Philip Carabot: Sex workers simply do not trust the system.Philip Carabot: Sex workers simply do not trust the system.

Prostitution should be legalised and made as safe as possible with compulsory regular health checks, like the German model, according to Malta’s top sexual health expert.

“I have found it very difficult over the years to attract sex workers to the clinic. They simply do not trust the system, because they are an illegal profession,” GU clinic consultant Philip Carabot said.

Dr Carabot was speaking to The Sunday Times of Malta following a report on sexual health published by the European Centre for Disease Prevention and Control, which profiled EU and European Economic Area (EEA) member states. Unlike several other countries, Malta does not have a national prevention programme for HIV and sexually transmitted infections (STIs) which targets three specific, vulnerable groups: men having sex with men, migrants and sex workers.

Moreover, Malta is one of only four EU/EEA countries to explicitly criminalise sex work.

The report notes that the legality of sex work affects sex workers’ vulnerability to HIV/STIs and other sexual and reproductive health hazards.

Criminalisation was found to result in reluctance among sex workers to access healthcare and support services.

Dr Carabot stressed the importance of targeting the three vulnerable groups.

We have failed several generations with our head in the sand attitude

“Unfortunately, our idea of sexual health promotion is to lump everybody in the same pigeon-hole, and repeat the mantra of the ABC [abstinence, be faithful, use a condom] ad nauseam. This does not work and is a waste of time. Each group has its own needs and expectations, and they are very different.”

Malta also lacks a national strategy to prevent teenage pregnancy. Interestingly, Malta was the only country where no data was available on the percentage of 15-year-olds engaging in sexual intercourse and whether or not they used condoms.

Dr Carabot believes that young teens should be one of the major target groups.

“We have become very blasé about our teen mums. It has crept on us and because of our inaction it has become a social norm.

“We should have nipped it in the bud, but because of our endemic reluctance to be proactive, rather than the usual crisis management, the situation is what it is today.
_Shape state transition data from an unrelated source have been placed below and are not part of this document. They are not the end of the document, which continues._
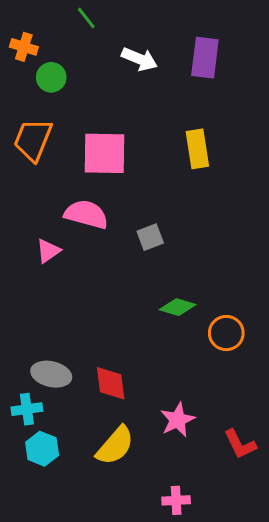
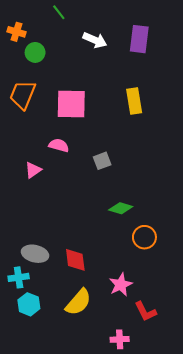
pink semicircle: (86, 214) -> (59, 145), size x0.7
orange circle: (226, 333) -> (144, 237), moved
red L-shape: (240, 444) -> (145, 311), moved

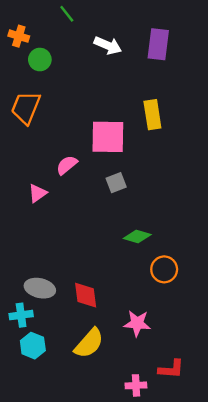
pink square: (71, 104) -> (108, 137), moved
pink semicircle: (59, 145) -> (67, 165), turned -54
pink star: (121, 285) -> (137, 323), turned 30
red L-shape: (145, 311) -> (171, 369), moved, turned -60

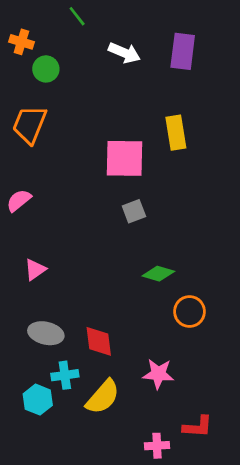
pink semicircle: (67, 165) -> (19, 200), moved
pink triangle: (38, 193) -> (35, 270), moved
cyan cross: (21, 315) -> (65, 375), moved

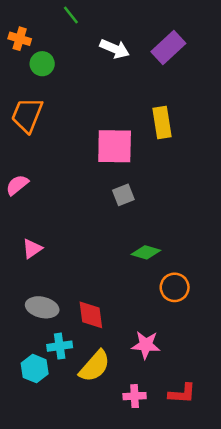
purple rectangle: (183, 51) -> (168, 47), turned 40
pink cross: (157, 446) -> (135, 396), moved

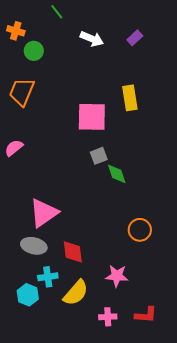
purple rectangle: (168, 47) -> (135, 38), size x0.6
pink triangle: (32, 249) -> (44, 213), moved, size x1.8
green diamond: (146, 252) -> (117, 174), moved, turned 55

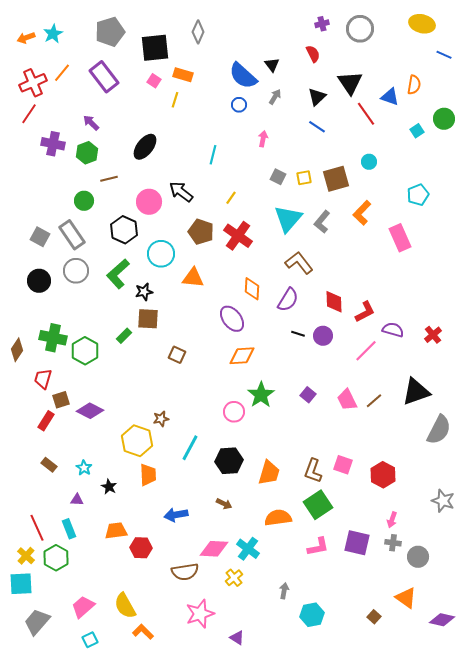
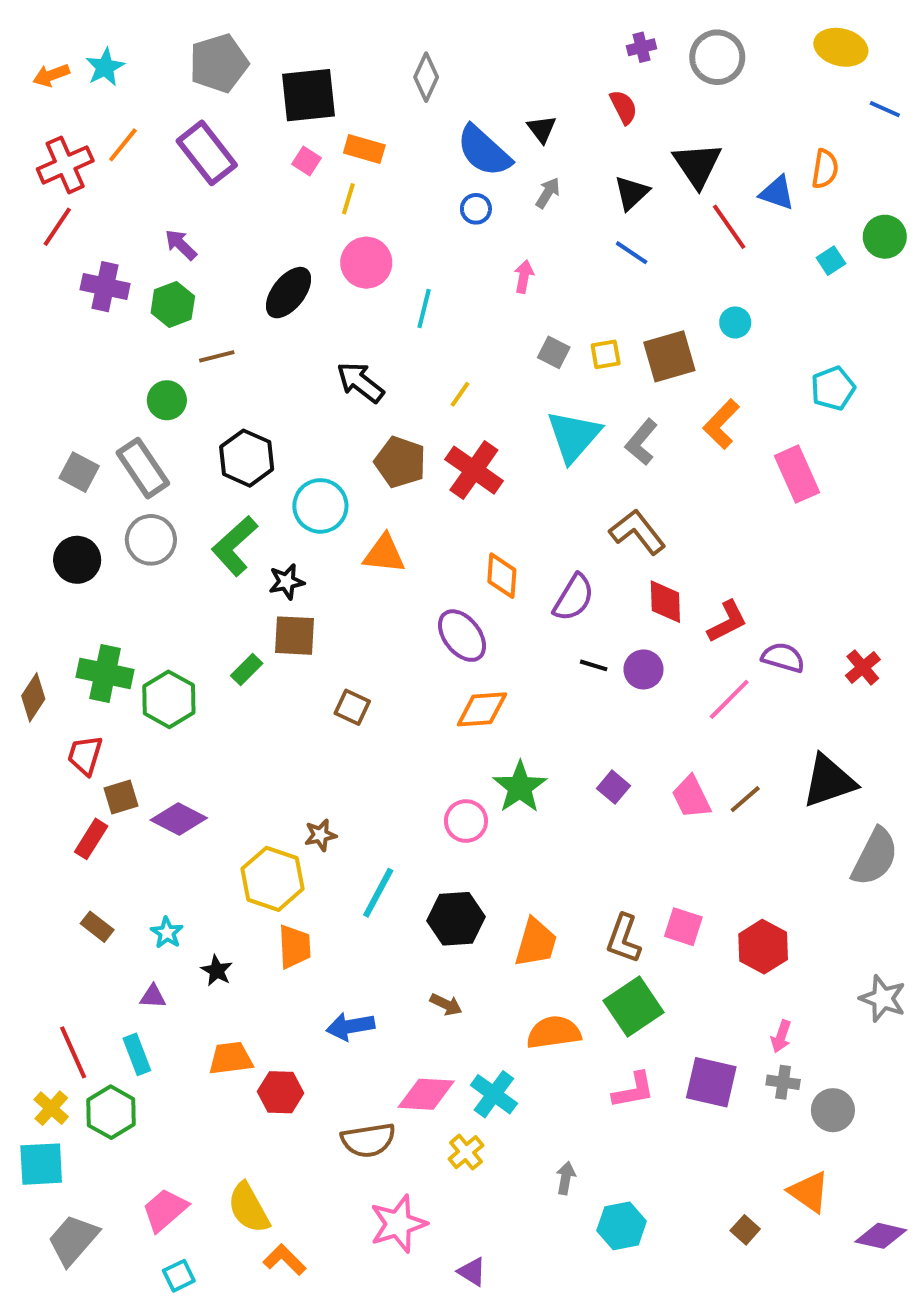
gray diamond: (198, 32) -> (426, 77), moved
pink circle: (149, 202) -> (366, 263), moved
brown L-shape: (299, 263) -> (637, 532), moved

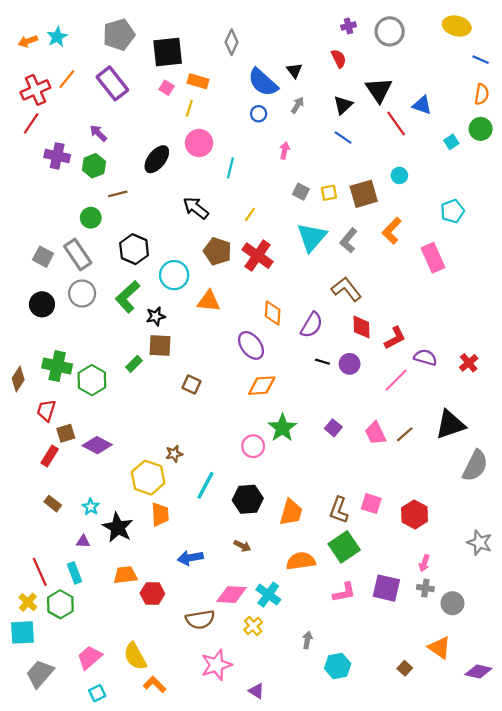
orange semicircle: (825, 169) -> (482, 94), moved
black star: (217, 971) -> (118, 527), size x1.8

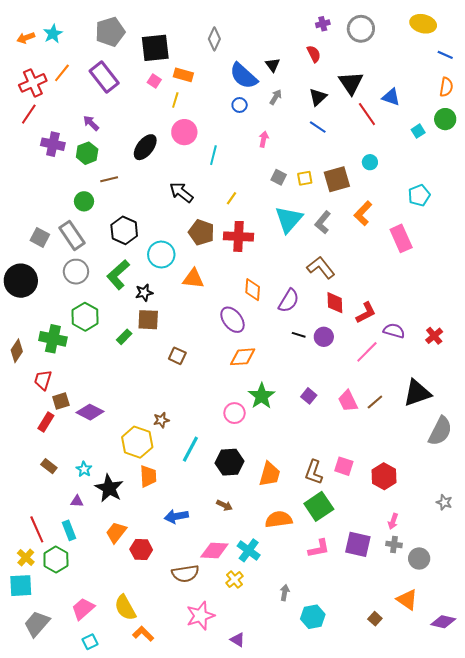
red cross: (257, 256) -> (239, 236), turned -32
black circle: (42, 304) -> (21, 281), moved, size x1.4
green hexagon: (92, 380) -> (85, 317), moved
gray star: (480, 543) -> (444, 502), size x0.7
orange trapezoid: (125, 575) -> (116, 532), turned -45

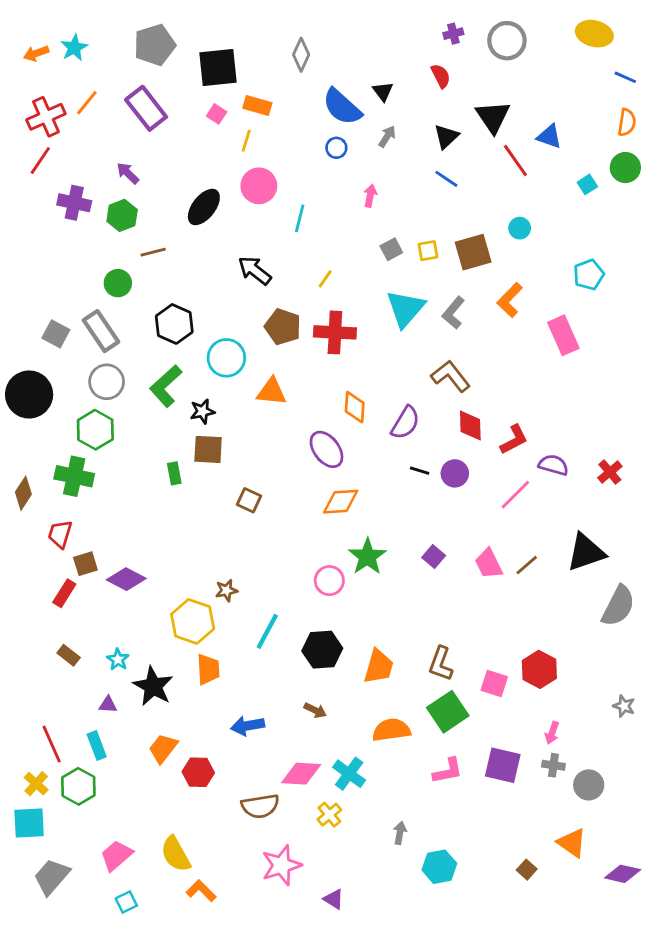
gray square: (279, 177) -> (391, 249), turned 35
green hexagon: (85, 317) -> (95, 430), moved
green rectangle: (124, 337) -> (174, 473), turned -56
pink square: (344, 466) -> (494, 683), moved

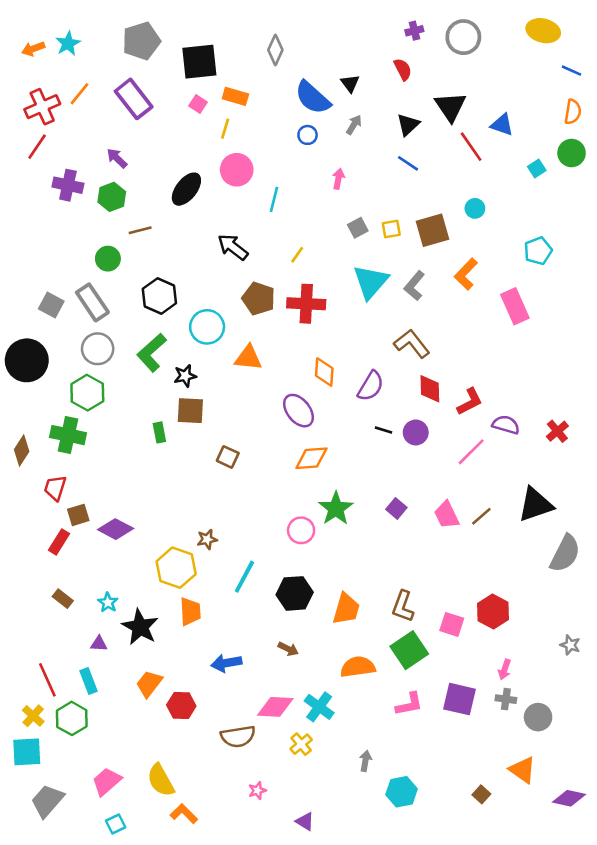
pink star: (281, 865) -> (257, 791), size x0.5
‘Nation has become blasé over teen mums’

“The age of consent does not determine when people start having sex. Shouldn’t we consider changing it to 16?”

Contrary to several other countries, Malta has never carried a campaign promoting condom and contraceptive use.

Does he believe that this should be undertaken in Malta?

“Unfortunately, some still like to delude themselves that we are still living in a Catholic utopia where nobody has sex outside marriage and all we need to tell young people is to abstain and all will be well.

“We have failed several generations with our head in the sand attitude. Condom campaigns are essential but should not be exclusive of other messages, always tailored to individual target groups.”

While Malta has a national antenatal screening programme for HIV and a publically funded HPV vaccination programme, it lacks national screening programmes for chlamydia and cervical cancer.

As a result, screening was being done on girls as young as 13 and every six months for no apparent reason.

“Worse still, the smear test is very frequently used as a screen for STIs which is, of course, nonsense.”

According to the statistics, Malta did not have an alarmingly high incidence of STIs.

However, Dr Carabot noted that GU clinic statistics should not be misrepresented as national statistics because they only represent a unique group of patients which attend one clinic run by one doctor.

“My feeling is that the actual incidence of at least certain infections is actually much higher then we think – syphilis and gonorrhoea in particular. There is a substantial sub-group which practises completely anonymous sex and with multiple partners.

“I shudder to think of the number of people with syphilis and gonorrhoea happily, and possibly unknowingly, infecting other people every weekend in our ‘entertainment establishments’!

“We have been advocating the need for national prevalence studies for several years now, but so far nothing has happened. Without basic information, we cannot even begin to plan any rational sexual health strategy. Otherwise we restrict ourselves to the occasional leaflet or poster which as well-intentioned as it might be, is of very limited, if any, long term value.”